Have you ever pondered Jesus words in John 14:12, where he says "I tell you the truth, anyone who has faith in me will do what I have been doing. He will do even greater things than these, because I am going to the Father" (NIV).

These words of Jesus are what came to Steven Furtick's mind as he thought about the death of Steve Jobs. Bringing him a new challenge, he wondered "Greater things than Jesus, the greatest man who ever lived? What does that even mean? How can we do greater things than Jesus?" (p.4). Furtick explains that he does not think it means that we will do more powerful miracles or be greater than Jesus, but rather, through the Holy Spirit, "Jesus released a greater power for us to do extraordinary things on an extraordinary scale" (p.4).

Furtick believes that people are in danger of wasting their lives doing ordinary things and living mediocre lives. He wants to encourage people to live greater lives for God, and by greater, he means this: "the life-altering understanding that God is ready to accomplish a kind of greatness in your life that is entirely out of human reach. Beyond Steve Jobs. Beyond what you see in yourself on your best day. But exactly what God has seen in you all along." (p. 10).

Furtick weaves the story of the prophet Elisha throughout the book in order to give an example of someone who was willing to trust God and live a greater life than he'd imagined. Using Elisha's life, Furtick comes up with a process one goes through in order to live this greater life. Here are a few of the steps:

  • destroying the old way of life/what chains you to the ordinary (Elisha burns his plows) in order to fully surrender to God
  • do some preparation to join with God in what he will have you do (Elisha digs ditches to be filled with water on the promise that water will come to the drought)
  • do whatever God asks even if you think it is beneath you: having humility (Elisha tells Naaman to go bathe in a river)
Overall, Furtick's book was inspiring, practical, and challenging. It is easy to read and many people could benefit from it. There are discussion questions included at the end of the book in order to write our your own thoughts or talk about it in a group. These would be better served at the end of each chapter.

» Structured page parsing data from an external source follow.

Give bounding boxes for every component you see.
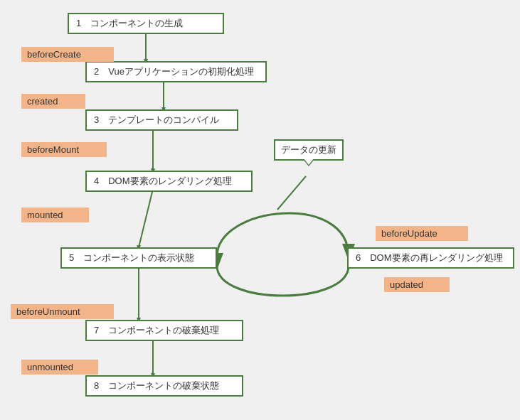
- speech-bubble-data-update: データの更新: [274, 139, 344, 161]
- svg-line-3: [139, 189, 153, 247]
- box-8: 8 コンポーネントの破棄状態: [85, 375, 243, 397]
- hook-updated: updated: [384, 277, 450, 292]
- box-2: 2 Vueアプリケーションの初期化処理: [85, 61, 267, 82]
- box-1: 1 コンポーネントの生成: [68, 13, 224, 34]
- hook-unmounted: unmounted: [21, 360, 98, 375]
- hook-mounted: mounted: [21, 208, 89, 222]
- svg-line-6: [277, 176, 306, 210]
- box-6: 6 DOM要素の再レンダリング処理: [347, 247, 514, 269]
- box-7: 7 コンポーネントの破棄処理: [85, 320, 243, 341]
- box-4: 4 DOM要素のレンダリング処理: [85, 171, 253, 192]
- hook-beforeUpdate: beforeUpdate: [376, 226, 468, 241]
- hook-beforeMount: beforeMount: [21, 142, 107, 157]
- box-5: 5 コンポーネントの表示状態: [60, 247, 217, 269]
- hook-beforeUnmount: beforeUnmount: [11, 304, 114, 319]
- diagram-container: 1 コンポーネントの生成 2 Vueアプリケーションの初期化処理 3 テンプレー…: [0, 0, 520, 420]
- hook-beforeCreate: beforeCreate: [21, 47, 114, 62]
- hook-created: created: [21, 94, 85, 109]
- box-3: 3 テンプレートのコンパイル: [85, 109, 238, 131]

Some things I would have liked to have seen would be to not use Wikipedia as a source for a definition, some discussion about what other interpretations may exist for the initial verse of John 14:12 as well as some discussion about the context of the verse. While I appreciate Furtick's encouragement to people to live a greater life and truly listen to what God is calling them to do, I just don't think that is the message that follows from reading that verse. I think the book might actually be greater if it wasn't there and it focused more from the beginning on calling/vocation based on the life of Elisha. It also would have been good for Furtick to return to the verse at the end of the book in order to tie it all together with the beginning.